Designing the Free Drugs List in Nepal: A Balancing Act Between Technical Strengths and Policy Processes

MDM Policy Pract. 2017 Feb 1;2(1):2381468317691766. doi: 10.1177/2381468317691766. eCollection Jan-Jun 2017.


As more countries provide free health care, pharmaceutical reimbursement lists are becoming a concern, especially in low- and middle-income countries. In 2007, Nepal decreed that health is a human right and began basic health coverage for a target group of the poor, destitute, elderly, and disabled. The Ministry of Health and Population (MoHP) also provided 40 drugs without cost to all citizens through the Free Drugs List (FDL) program. The FDL was later expanded from 40 to 70 drugs; however, the process of review and update remains unclear. To propose a mechanism for future development of the FDL, we conducted a document review and in-depth consultations with representatives from the MoHP and the World Health Organization Country Office during a workshop in Kathmandu.

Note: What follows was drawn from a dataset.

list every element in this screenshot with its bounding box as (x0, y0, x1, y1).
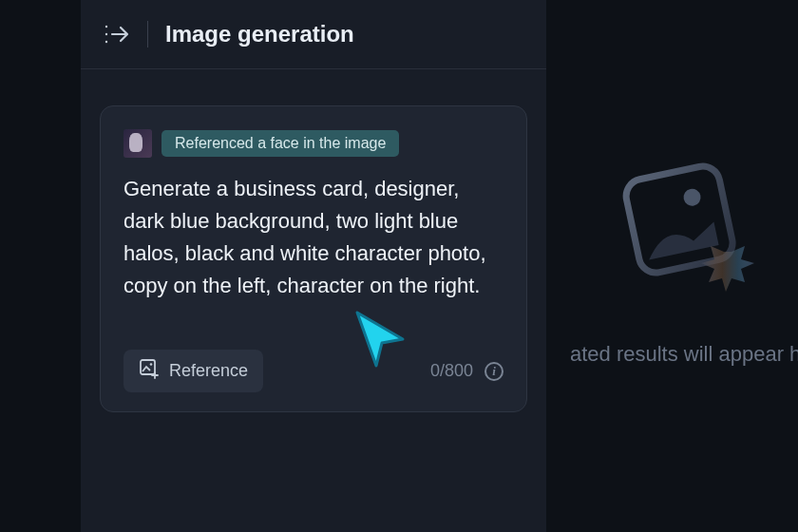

The FDL suffers from lack of an appropriate process, gaps between the listed drugs and Nepal's burden of disease, and no consideration of the unit costs or cost-effectiveness of drugs included in the list. We propose a new drug selection process that is a variant of the health technology assessment process. This process can be applied not only in Nepal but also in other resource-limited countries that wish to ensure their citizens' access to essential medicines through a pharmaceutical reimbursement list.

Keywords: essential medicines list; free health care; health care in low- and middle-income countries; pharmaceutical reimbursement list.